Come paese, ci siamo barcamenati tra Est e Ovest, tra le grandi potenze della guerra fredda. Ricavandone vantaggi ma venendone anche usati in funzione strategica. Questo dice l’ultimo scorcio della nostra storia. Ma procedendovi a ritroso scopriamo un tratto peculiare della nostra identità nazionale. O meglio, della “duplicità del nostro stare in Europa” sin dalla nascita dello Stato unitario. Un bell’articolo di Ernesto Galli della Loggia ce lo spiega esemplarmente. Abbiamo usato la Francia contro l’Austria nella Seconda guerra d’indipendenza. Poi la Prussia contro la Francia per fare di Roma la capitale del Regno. Quindi sia la Triplice Alleanza che la “contemporanea amicizia con l’Inghilterra”.

L’Europa odierna non ci vede in questo senso protagonisti, e cioè in grado come nel passato di ricorrere alla politica della doppia sponda. Di fronte a noi non ci sono più spazi di politica estera. C’è una sola sponda, un solo scenario: “l’arena di Bruxelles” dominata dalla Germania.
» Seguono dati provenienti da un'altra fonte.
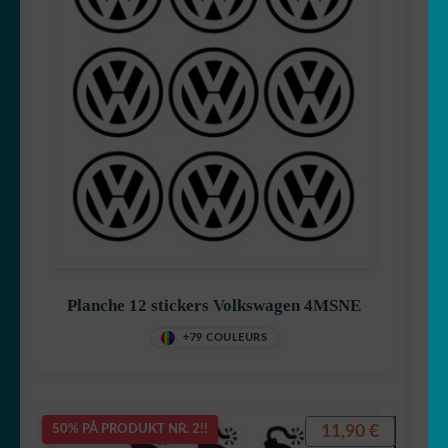
Peugeot
Polestar
Porsche
Renault
Rétroviseurs
Planche 12 stickers Volkswagen 4MSNE
Sete
+79 COULEURS
Tesla
Volkswagen
11,90
€
50% PÅ PRODUKT NR. 2!!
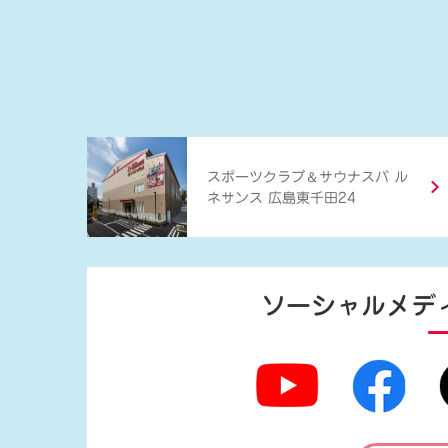
＆
スポーツクラブ
サウナスパ ル
ネサンス 広島東千田24
ソーシャルメデ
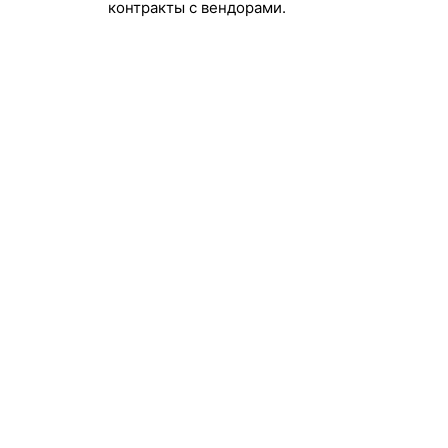
контракты с вендорами.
Uno dei motivi della nostra insofferenza verso un’Unione che ci lascia per di più pochi margini di manovra anche in campo economico e finanziario. Sino al punto da rendere giustificate queste domande: perché votiamo se è l’Europa a dirci sempre e comunque quel che possiamo o non possiamo fare? Perché, dopo aver sperimentato le politiche dell’austerità che hanno impoverito i popoli, non abbiamo il diritto di provarne altre?

E in questo consiste il braccio di ferro del governo italiano e della sua maggioranza, votata per fare scelte diverse rispetto al passato, con la Commissione europea.

È giusta la sfida a un’Europa “alla quale – come diceva Saramago – sono stati necessari secoli e secoli per riuscire a formare dei cittadini e a cui sono stati sufficienti vent’anni per trasformarli in clienti”. E giusto è, al punto in cui siamo, porre un argine al totalitarismo del rigore economico. Che non può essere eterno.

Il governo gialloverde fa bene ad andare avanti in questa sfida. Ma sbaglia quando non prende atto che si può vincerla solo gradualmente. Per intenderci: oggi elimino la legge Fornero e domani metto il reddito di cittadinanza, o viceversa. Ottenere tutto e subito espone troppo l’Italia sul piano finanziario e rischia di far saltare anche quello che di quest’Europa merita d’essere salvato.